| Response type | Raw evidence | Model treatment in this section |
|---|---|---|
| Binary probes | 0/1 correctness | Rasch binary item model |
| Number-line probes | Continuous accuracy from 0 to 1 | Ordered PCM/GPCM category after binning |
| Response time | Seconds / rounded seconds | Not part of the accuracy likelihood; handled in RT models |
Number-Line PCM Policy
How continuous number-line accuracy is converted into ordered model categories
1 Executive summary
Number-line responses are different from most other screener items. Instead of a simple correct/incorrect outcome, each response receives a continuous accuracy score from 0 to 1. For the accuracy-structure models, those continuous scores are converted into ordered categories and fitted with a partial-credit / generalised partial-credit model (PCM/GPCM).
The current structure-comparison run uses a three-category policy:
- 0:
raw_score < 0.85 - 1:
0.85 <= raw_score < 0.95 - 2:
raw_score >= 0.95
These are model categories, not teacher-facing bands. They should not be read as “wrong / nearly right / right” labels for students. Their purpose is to preserve graded number-line evidence while avoiding unstable, overly fine categories.
Earlier hierarchy-comparison code supported alternative policies, including a looser three-category policy and a five-category policy. The current headline structure conclusion — one broad accuracy-based numeracy score with probe/testlet effects — should be interpreted as conditional on the selected three-category policy, with alternative binning treated as sensitivity evidence.
2 Why number-line items need different treatment
Most screener items are binary: the response is scored as correct or incorrect. Number-line items are graded: a click close to the target contains more evidence than a click far away, even if neither is exactly correct.
The PCM/GPCM approach is a compromise. It avoids discarding graded evidence, but it also avoids treating the continuous score as if it were directly comparable to binary correctness inside the same MML structure-comparison model.
3 Candidate binning policies
The repo contains three relevant number-line binning policies.

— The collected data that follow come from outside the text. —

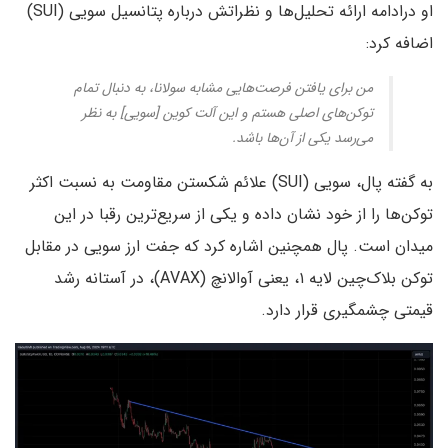
او درادامه ارائه تحلیل‌ها و نظراتش درباره پتانسیل سویی (SUI)
اضافه کرد:
من برای یافتن فرصت‌هایی مشابه سولانا، به دنبال تمام
توکن‌های اصلی هستم و این آلت کوین [سویی] به نظر
می‌رسد یکی از آن‌ها باشد.
به گفته‌ پال، سویی (SUI) علائم شکستن مقاومت به نسبت اکثر
توکن‌ها را از خود نشان داده و یکی از سریع‌ترین رقبا در این
میدان است. پال همچنین اشاره کرد که جفت ارز سویی در مقابل
توکن بلاک‌چین لایه ۱، یعنی آوالانچ (AVAX)، در آستانه‌ رشد
قیمتی چشمگیری قرار دارد.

| Policy | Category cutpoints | Source | Current role |
|---|---|---|---|
| 3-category loose | 0: <0.80; 1: 0.80–<0.95; 2: >=0.95 | Earlier hierarchy-comparison module default (HIER_NL_SCHEME=3cat_B) |
Sensitivity / historical |
| 3-category current | 0: <0.85; 1: 0.85–<0.95; 2: >=0.95 | Current structure_model_comparison_v4 configuration |
Main policy for current Accuracy Modelling page |
| 5-category fine | 0: <0.80; 1: 0.80–<0.90; 2: 0.90–<0.95; 3: 0.95–<0.98; 4: >=0.98 | Earlier hierarchy-comparison coded sensitivity option | Sensitivity / coded option |
The current page reports the 3-category current policy because that is the policy used in the full-N robustness run supporting the Accuracy Modelling page.
4 Model specification
For a number-line item \(j\), the cleaned pipeline produces a continuous score \(s_{ij} \in [0, 1]\) for student/person-administration \(i\).
Under the current policy:
\[ y_{ij} = \begin{cases} 0 & s_{ij} < 0.85 \\ 1 & 0.85 \le s_{ij} < 0.95 \\ 2 & s_{ij} \ge 0.95 \end{cases} \]
The resulting ordered category \(y_{ij}\) is fitted with a GPCM-style item response function:
\[ P(Y_{ij}=k) \propto \exp\left(\sum_{c=1}^{k} a_j(\theta_i - b_j - d_{jc})\right) \]
where:
- \(\theta_i\) is the broad accuracy-based numeracy trait;
- \(a_j\) is the estimated number-line discrimination parameter;
- \(b_j\) is item location;
- \(d_{jc}\) are ordered step thresholds.
Binary non-number-line items use a Rasch model in the structure-comparison analysis. The number-line GPCM is therefore the main place where item discrimination is estimated within the current accuracy-structure page.
5 How the current policy was judged
The cutpoints are a modelling policy. The relevant question is not whether a threshold is intuitively perfect, but whether the policy produces useful, stable, interpretable measurement evidence.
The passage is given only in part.